Question

If a plane meets the coordinate axes at $A, B$ and $C$ in such a way that the centroid of triangle $ABC$ is at the point $(1,2,3)$ then the equation of the plane is

• A. $\frac{x}{1}+\frac{y}{2}+\frac{z}{3}=1$
• B. $\frac{x}{3}+\frac{y}{6}+\frac{z}{9}=1$
• C. $\frac{x}{1}+\frac{y}{2}+\frac{z}{3}=\frac{1}{3}$
• D. $\frac{x}{1}-\frac{y}{2}+\frac{z}{3}=-1$

Answer 1

The Correct Option is B

To find the equation of the plane that meets the coordinate axes at points \(A\), \(B\), and \(C\), with the centroid of triangle \(ABC\) being at the point \((1,2,3)\), we use the following approach: 

• The general form of a plane that intersects the \(x\), \(y\), and \(z\) axes at points \((a, 0, 0)\), \((0, b, 0)\), and \((0, 0, c)\) respectively is: \(\frac{x}{a} + \frac{y}{b} + \frac{z}{c} = 1\).
• The coordinates of point \(A\) are \((a, 0, 0)\), of point \(B\) are \((0, b, 0)\), and of point \(C\) are \((0, 0, c)\).
• The centroid \((G)\) of triangle \(ABC\) is: \(G \left(\frac{a}{3}, \frac{b}{3}, \frac{c}{3}\right)\).
• We are given that the centroid \((G)\) is at the point \((1, 2, 3)\).

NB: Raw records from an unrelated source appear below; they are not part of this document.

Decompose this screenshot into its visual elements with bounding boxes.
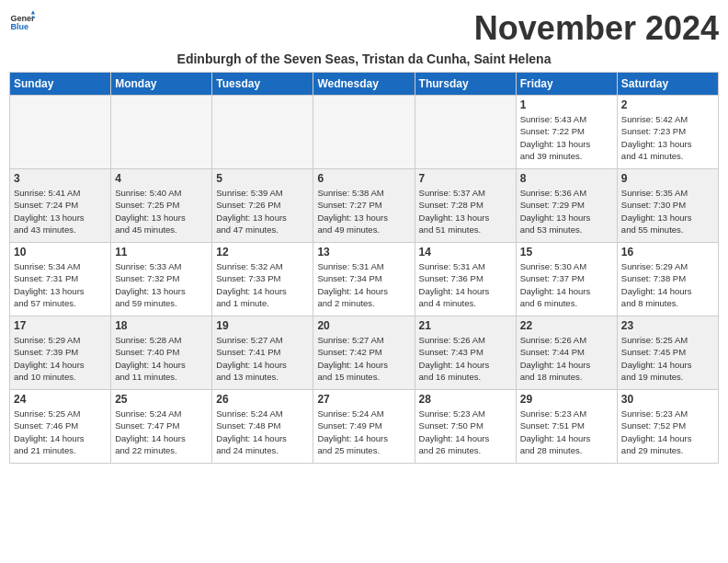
day-info: Sunrise: 5:37 AM Sunset: 7:28 PM Dayligh…: [419, 187, 512, 236]
calendar-cell: 28Sunrise: 5:23 AM Sunset: 7:50 PM Dayli…: [415, 390, 516, 464]
calendar-cell: 26Sunrise: 5:24 AM Sunset: 7:48 PM Dayli…: [212, 390, 313, 464]
day-number: 23: [621, 319, 714, 332]
calendar-table: SundayMondayTuesdayWednesdayThursdayFrid…: [9, 72, 719, 464]
day-info: Sunrise: 5:23 AM Sunset: 7:52 PM Dayligh…: [621, 408, 714, 456]
day-info: Sunrise: 5:31 AM Sunset: 7:36 PM Dayligh…: [419, 260, 512, 309]
day-info: Sunrise: 5:34 AM Sunset: 7:31 PM Dayligh…: [14, 260, 107, 309]
month-title: November 2024: [474, 9, 719, 48]
day-info: Sunrise: 5:35 AM Sunset: 7:30 PM Dayligh…: [621, 187, 714, 236]
calendar-cell: 14Sunrise: 5:31 AM Sunset: 7:36 PM Dayli…: [415, 243, 516, 316]
day-header-thursday: Thursday: [415, 73, 516, 96]
day-number: 1: [520, 98, 613, 111]
day-info: Sunrise: 5:29 AM Sunset: 7:38 PM Dayligh…: [621, 260, 714, 309]
day-number: 10: [14, 246, 107, 259]
day-number: 19: [216, 319, 309, 332]
day-info: Sunrise: 5:42 AM Sunset: 7:23 PM Dayligh…: [621, 113, 714, 162]
day-info: Sunrise: 5:43 AM Sunset: 7:22 PM Dayligh…: [520, 113, 613, 162]
day-info: Sunrise: 5:24 AM Sunset: 7:49 PM Dayligh…: [317, 408, 410, 456]
calendar-cell: 2Sunrise: 5:42 AM Sunset: 7:23 PM Daylig…: [617, 96, 718, 169]
calendar-cell: 21Sunrise: 5:26 AM Sunset: 7:43 PM Dayli…: [415, 316, 516, 390]
day-number: 29: [520, 393, 613, 406]
day-number: 30: [621, 393, 714, 406]
day-info: Sunrise: 5:26 AM Sunset: 7:44 PM Dayligh…: [520, 334, 613, 383]
calendar-cell: 7Sunrise: 5:37 AM Sunset: 7:28 PM Daylig…: [415, 169, 516, 243]
day-number: 20: [317, 319, 410, 332]
day-number: 14: [419, 246, 512, 259]
day-info: Sunrise: 5:36 AM Sunset: 7:29 PM Dayligh…: [520, 187, 613, 236]
calendar-cell: 19Sunrise: 5:27 AM Sunset: 7:41 PM Dayli…: [212, 316, 313, 390]
logo: General Blue: [9, 9, 35, 35]
calendar-cell: 18Sunrise: 5:28 AM Sunset: 7:40 PM Dayli…: [111, 316, 212, 390]
day-number: 3: [14, 172, 107, 185]
calendar-header-row: SundayMondayTuesdayWednesdayThursdayFrid…: [10, 73, 719, 96]
day-number: 8: [520, 172, 613, 185]
day-number: 22: [520, 319, 613, 332]
calendar-cell: [212, 96, 313, 169]
calendar-week-4: 17Sunrise: 5:29 AM Sunset: 7:39 PM Dayli…: [10, 316, 719, 390]
day-info: Sunrise: 5:29 AM Sunset: 7:39 PM Dayligh…: [14, 334, 107, 383]
calendar-cell: 3Sunrise: 5:41 AM Sunset: 7:24 PM Daylig…: [10, 169, 111, 243]
day-number: 21: [419, 319, 512, 332]
day-header-tuesday: Tuesday: [212, 73, 313, 96]
day-number: 9: [621, 172, 714, 185]
calendar-cell: [111, 96, 212, 169]
day-info: Sunrise: 5:31 AM Sunset: 7:34 PM Dayligh…: [317, 260, 410, 309]
day-number: 17: [14, 319, 107, 332]
day-number: 2: [621, 98, 714, 111]
calendar-cell: 4Sunrise: 5:40 AM Sunset: 7:25 PM Daylig…: [111, 169, 212, 243]
day-info: Sunrise: 5:39 AM Sunset: 7:26 PM Dayligh…: [216, 187, 309, 236]
subtitle: Edinburgh of the Seven Seas, Tristan da …: [9, 52, 719, 66]
day-info: Sunrise: 5:33 AM Sunset: 7:32 PM Dayligh…: [115, 260, 208, 309]
day-header-saturday: Saturday: [617, 73, 718, 96]
day-info: Sunrise: 5:23 AM Sunset: 7:50 PM Dayligh…: [419, 408, 512, 456]
calendar-body: 1Sunrise: 5:43 AM Sunset: 7:22 PM Daylig…: [10, 96, 719, 464]
svg-marker-2: [31, 10, 35, 14]
calendar-cell: 10Sunrise: 5:34 AM Sunset: 7:31 PM Dayli…: [10, 243, 111, 316]
day-number: 5: [216, 172, 309, 185]
day-number: 16: [621, 246, 714, 259]
calendar-cell: 15Sunrise: 5:30 AM Sunset: 7:37 PM Dayli…: [516, 243, 617, 316]
calendar-week-2: 3Sunrise: 5:41 AM Sunset: 7:24 PM Daylig…: [10, 169, 719, 243]
day-number: 28: [419, 393, 512, 406]
calendar-cell: [415, 96, 516, 169]
day-number: 13: [317, 246, 410, 259]
calendar-cell: 16Sunrise: 5:29 AM Sunset: 7:38 PM Dayli…: [617, 243, 718, 316]
day-header-friday: Friday: [516, 73, 617, 96]
day-info: Sunrise: 5:24 AM Sunset: 7:48 PM Dayligh…: [216, 408, 309, 456]
day-number: 6: [317, 172, 410, 185]
day-number: 24: [14, 393, 107, 406]
calendar-cell: 12Sunrise: 5:32 AM Sunset: 7:33 PM Dayli…: [212, 243, 313, 316]
svg-text:Blue: Blue: [10, 22, 28, 31]
svg-text:General: General: [10, 14, 35, 23]
day-number: 12: [216, 246, 309, 259]
calendar-cell: 20Sunrise: 5:27 AM Sunset: 7:42 PM Dayli…: [313, 316, 415, 390]
calendar-cell: 24Sunrise: 5:25 AM Sunset: 7:46 PM Dayli…: [10, 390, 111, 464]
calendar-cell: [10, 96, 111, 169]
day-info: Sunrise: 5:41 AM Sunset: 7:24 PM Dayligh…: [14, 187, 107, 236]
day-info: Sunrise: 5:32 AM Sunset: 7:33 PM Dayligh…: [216, 260, 309, 309]
logo-icon: General Blue: [9, 9, 35, 35]
day-number: 4: [115, 172, 208, 185]
calendar-cell: 13Sunrise: 5:31 AM Sunset: 7:34 PM Dayli…: [313, 243, 415, 316]
day-info: Sunrise: 5:27 AM Sunset: 7:42 PM Dayligh…: [317, 334, 410, 383]
calendar-cell: 5Sunrise: 5:39 AM Sunset: 7:26 PM Daylig…: [212, 169, 313, 243]
day-info: Sunrise: 5:25 AM Sunset: 7:45 PM Dayligh…: [621, 334, 714, 383]
calendar-cell: 17Sunrise: 5:29 AM Sunset: 7:39 PM Dayli…: [10, 316, 111, 390]
day-number: 18: [115, 319, 208, 332]
day-number: 11: [115, 246, 208, 259]
calendar-cell: 22Sunrise: 5:26 AM Sunset: 7:44 PM Dayli…: [516, 316, 617, 390]
day-header-wednesday: Wednesday: [313, 73, 415, 96]
header: General Blue November 2024: [9, 9, 719, 48]
calendar-cell: 25Sunrise: 5:24 AM Sunset: 7:47 PM Dayli…: [111, 390, 212, 464]
calendar-cell: [313, 96, 415, 169]
calendar-cell: 23Sunrise: 5:25 AM Sunset: 7:45 PM Dayli…: [617, 316, 718, 390]
day-number: 15: [520, 246, 613, 259]
calendar-week-3: 10Sunrise: 5:34 AM Sunset: 7:31 PM Dayli…: [10, 243, 719, 316]
calendar-week-1: 1Sunrise: 5:43 AM Sunset: 7:22 PM Daylig…: [10, 96, 719, 169]
day-info: Sunrise: 5:28 AM Sunset: 7:40 PM Dayligh…: [115, 334, 208, 383]
day-info: Sunrise: 5:26 AM Sunset: 7:43 PM Dayligh…: [419, 334, 512, 383]
calendar-cell: 30Sunrise: 5:23 AM Sunset: 7:52 PM Dayli…: [617, 390, 718, 464]
day-number: 25: [115, 393, 208, 406]
calendar-cell: 1Sunrise: 5:43 AM Sunset: 7:22 PM Daylig…: [516, 96, 617, 169]
day-number: 27: [317, 393, 410, 406]
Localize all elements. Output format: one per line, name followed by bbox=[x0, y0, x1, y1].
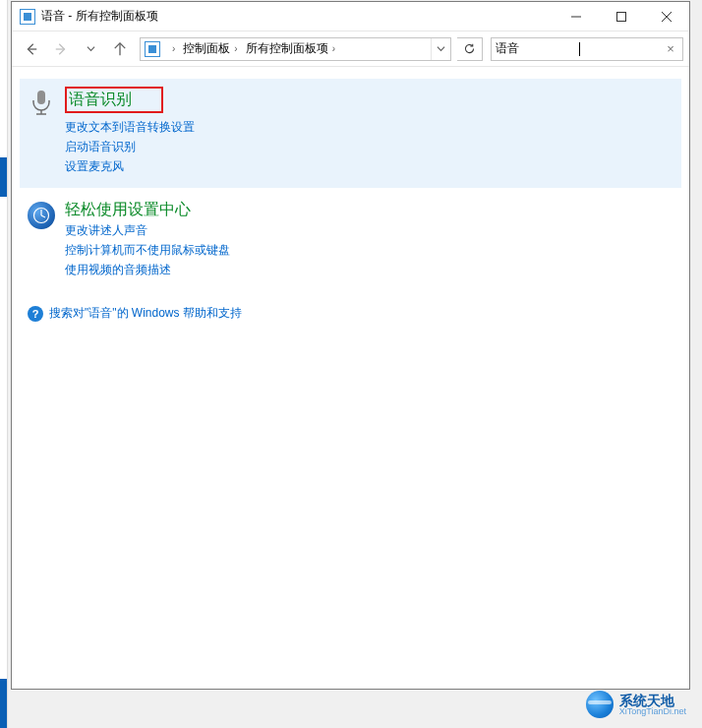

So, we have:
  • \(\frac{a}{3} = 1 \Rightarrow a = 3\)
  • \(\frac{b}{3} = 2 \Rightarrow b = 6\)
  • \(\frac{c}{3} = 3 \Rightarrow c = 9\)
• Substituting these values into the plane equation \(\frac{x}{a} + \frac{y}{b} + \frac{z}{c} = 1\), we get: \(\frac{x}{3} + \frac{y}{6} + \frac{z}{9} = 1\).

Therefore, the equation of the plane is \(\frac{x}{3} + \frac{y}{6} + \frac{z}{9} = 1\), which matches the second option given.